▸ YOUR GOAL:
In the data below, begin at the line with "Send Feedback" and stop after the line with "sumption of Purti Rizola is less in frying."; output those lines exactly and no pictures.

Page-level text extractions
>>
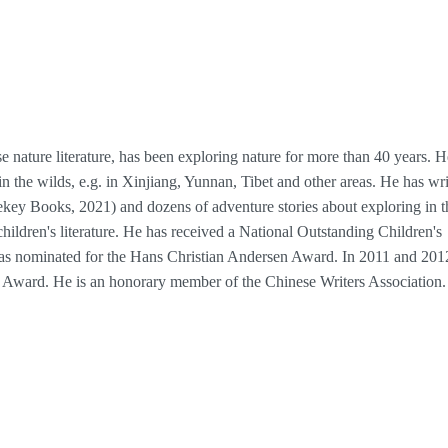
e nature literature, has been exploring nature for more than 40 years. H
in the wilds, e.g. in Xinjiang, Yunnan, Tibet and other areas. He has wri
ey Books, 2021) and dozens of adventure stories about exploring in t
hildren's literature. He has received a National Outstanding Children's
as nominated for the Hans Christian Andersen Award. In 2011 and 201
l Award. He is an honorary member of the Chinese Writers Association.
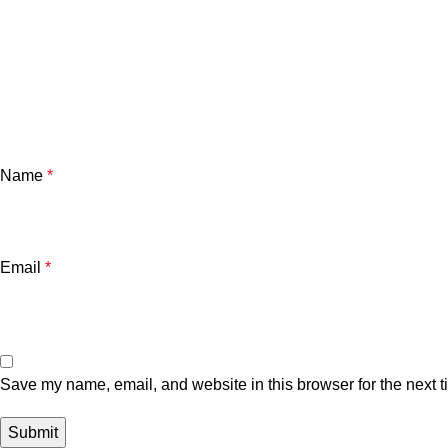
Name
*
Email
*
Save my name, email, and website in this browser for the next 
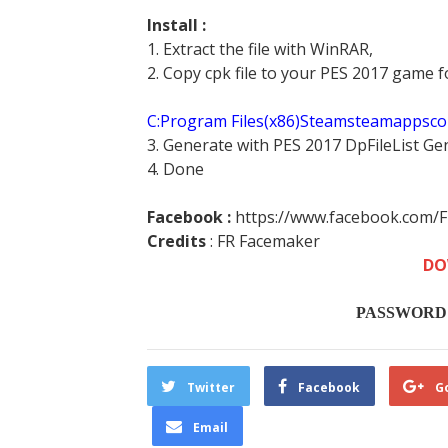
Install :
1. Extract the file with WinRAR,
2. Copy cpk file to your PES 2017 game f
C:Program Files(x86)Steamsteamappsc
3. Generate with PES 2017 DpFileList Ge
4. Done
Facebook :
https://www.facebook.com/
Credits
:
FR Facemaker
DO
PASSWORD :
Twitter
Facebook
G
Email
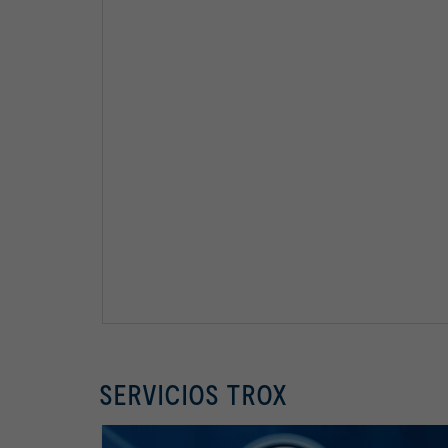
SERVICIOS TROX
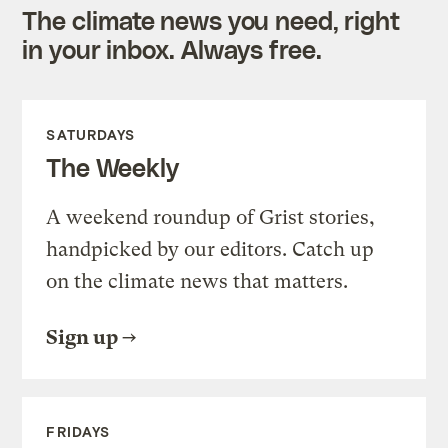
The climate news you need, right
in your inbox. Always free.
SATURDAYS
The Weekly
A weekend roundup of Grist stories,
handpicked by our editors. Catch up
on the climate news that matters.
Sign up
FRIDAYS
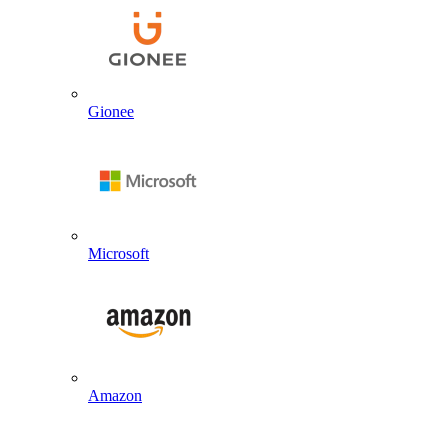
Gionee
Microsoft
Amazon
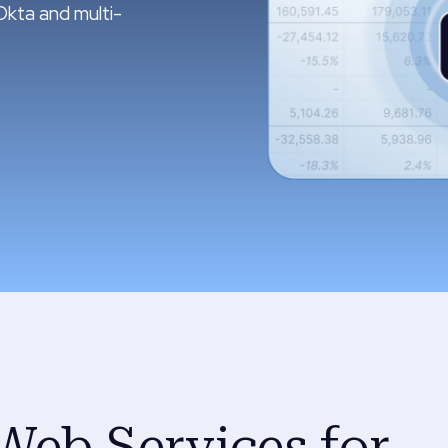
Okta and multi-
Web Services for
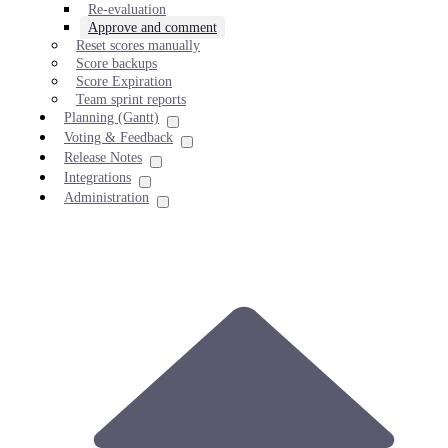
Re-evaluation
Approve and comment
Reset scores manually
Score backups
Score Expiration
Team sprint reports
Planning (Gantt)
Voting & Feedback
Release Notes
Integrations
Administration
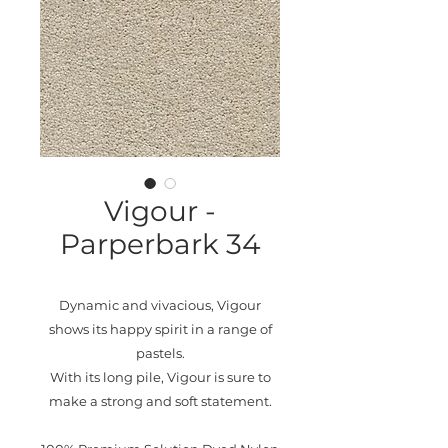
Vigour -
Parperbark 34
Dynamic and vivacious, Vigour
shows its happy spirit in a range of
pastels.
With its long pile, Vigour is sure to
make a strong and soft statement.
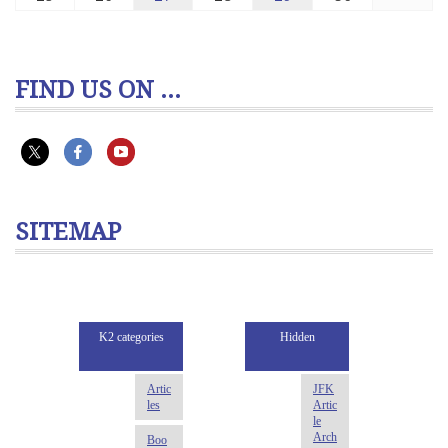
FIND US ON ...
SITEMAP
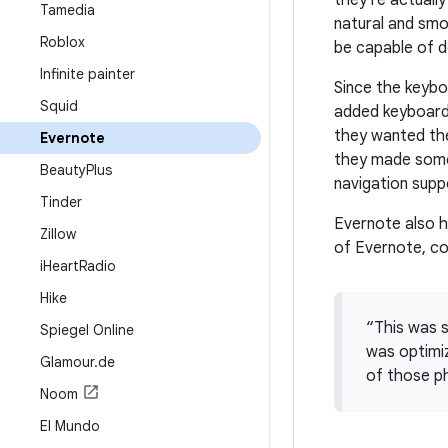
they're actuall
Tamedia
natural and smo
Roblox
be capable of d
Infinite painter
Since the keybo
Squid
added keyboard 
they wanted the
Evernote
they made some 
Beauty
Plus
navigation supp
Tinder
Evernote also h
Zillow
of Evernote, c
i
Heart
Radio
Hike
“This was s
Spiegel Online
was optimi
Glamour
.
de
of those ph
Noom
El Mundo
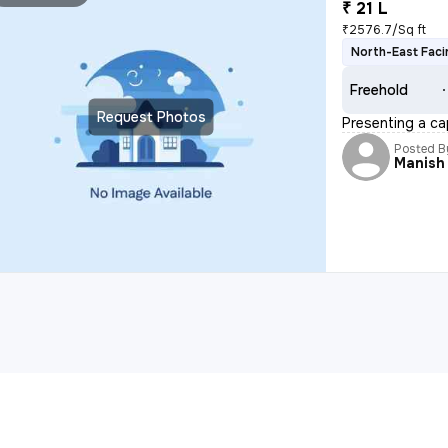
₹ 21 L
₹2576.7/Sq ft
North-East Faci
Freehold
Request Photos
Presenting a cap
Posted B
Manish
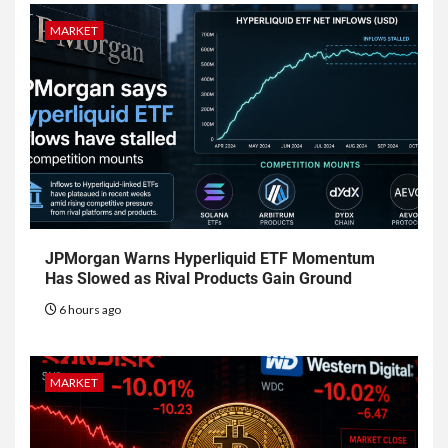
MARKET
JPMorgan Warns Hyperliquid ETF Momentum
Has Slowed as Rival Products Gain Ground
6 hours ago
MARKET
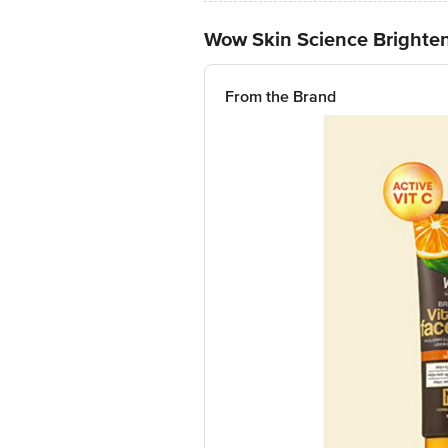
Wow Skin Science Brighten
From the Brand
<<
>>
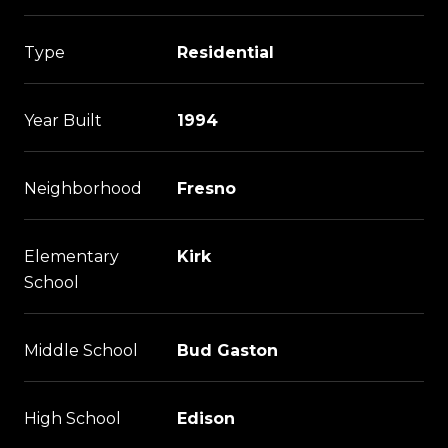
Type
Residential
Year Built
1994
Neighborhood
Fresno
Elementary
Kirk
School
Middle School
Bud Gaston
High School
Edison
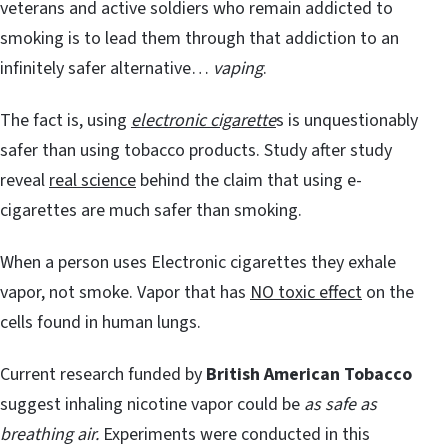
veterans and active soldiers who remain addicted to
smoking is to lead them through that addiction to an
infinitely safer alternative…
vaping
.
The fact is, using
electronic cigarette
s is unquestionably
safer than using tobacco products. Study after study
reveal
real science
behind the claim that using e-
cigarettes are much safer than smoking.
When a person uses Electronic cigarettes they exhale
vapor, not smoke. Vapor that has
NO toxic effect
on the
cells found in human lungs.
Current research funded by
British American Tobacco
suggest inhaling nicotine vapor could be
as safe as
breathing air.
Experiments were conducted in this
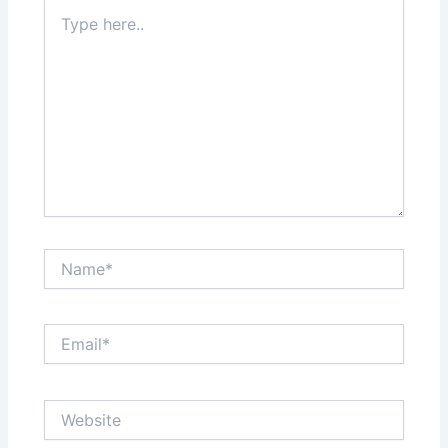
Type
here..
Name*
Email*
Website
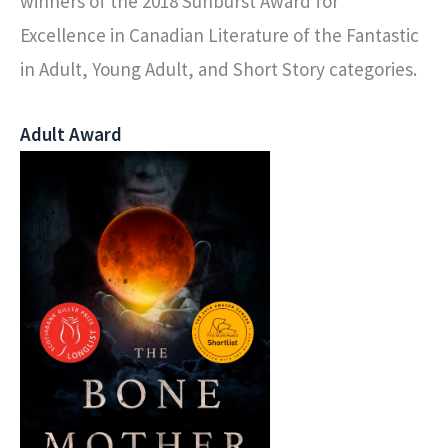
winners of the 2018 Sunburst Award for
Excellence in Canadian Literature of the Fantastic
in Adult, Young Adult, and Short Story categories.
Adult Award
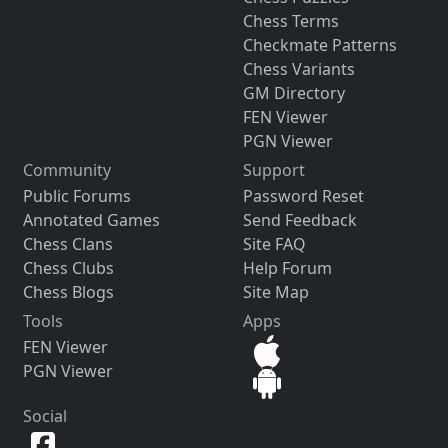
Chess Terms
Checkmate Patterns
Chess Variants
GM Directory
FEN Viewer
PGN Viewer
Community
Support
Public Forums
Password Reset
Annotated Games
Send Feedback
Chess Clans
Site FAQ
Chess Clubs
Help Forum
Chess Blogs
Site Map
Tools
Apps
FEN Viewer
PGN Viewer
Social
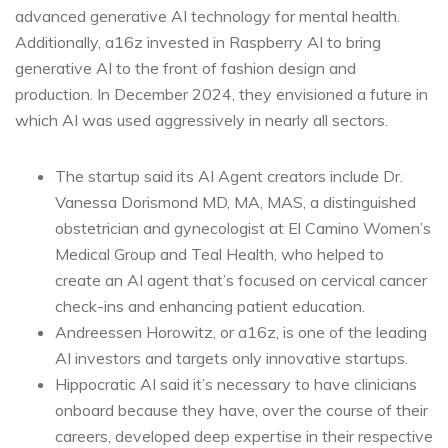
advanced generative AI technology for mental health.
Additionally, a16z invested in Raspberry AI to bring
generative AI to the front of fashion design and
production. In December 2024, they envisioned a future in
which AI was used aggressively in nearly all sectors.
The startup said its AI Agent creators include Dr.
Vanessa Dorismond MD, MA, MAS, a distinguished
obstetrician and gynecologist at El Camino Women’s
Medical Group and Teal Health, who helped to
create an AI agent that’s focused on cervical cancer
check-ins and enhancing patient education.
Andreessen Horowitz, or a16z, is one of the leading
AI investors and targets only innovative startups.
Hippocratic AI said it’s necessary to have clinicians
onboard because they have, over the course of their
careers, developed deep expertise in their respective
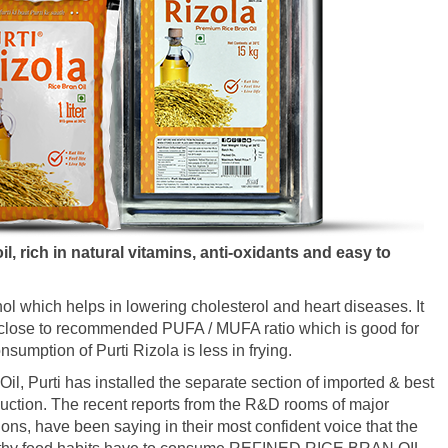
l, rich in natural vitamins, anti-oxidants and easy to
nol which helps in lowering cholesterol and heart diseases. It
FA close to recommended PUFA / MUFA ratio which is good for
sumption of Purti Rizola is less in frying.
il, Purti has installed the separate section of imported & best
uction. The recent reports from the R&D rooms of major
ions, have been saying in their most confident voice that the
<<
▸ ANSWER BOX:
Send Feedback
Chess Clans
Site FAQ
Chess Clubs
Help Forum
Chess Blogs
Site Map
Tools
Apps
FEN Viewer
PGN Viewer
Social
advanced generative AI technology for mental health.
Additionally, a16z invested in Raspberry AI to bring
generative AI to the front of fashion design and
production. In December 2024, they envisioned a future in
which AI was used aggressively in nearly all sectors.
The startup said its AI Agent creators include Dr.
Vanessa Dorismond MD, MA, MAS, a distinguished
obstetrician and gynecologist at El Camino Women’s
Medical Group and Teal Health, who helped to
create an AI agent that’s focused on cervical cancer
check-ins and enhancing patient education.
Andreessen Horowitz, or a16z, is one of the leading
AI investors and targets only innovative startups.
Hippocratic AI said it’s necessary to have clinicians
onboard because they have, over the course of their
careers, developed deep expertise in their respective
l, rich in natural vitamins, anti-oxidants and easy to
nol which helps in lowering cholesterol and heart diseases. It
FA close to recommended PUFA / MUFA ratio which is good for
sumption of Purti Rizola is less in frying.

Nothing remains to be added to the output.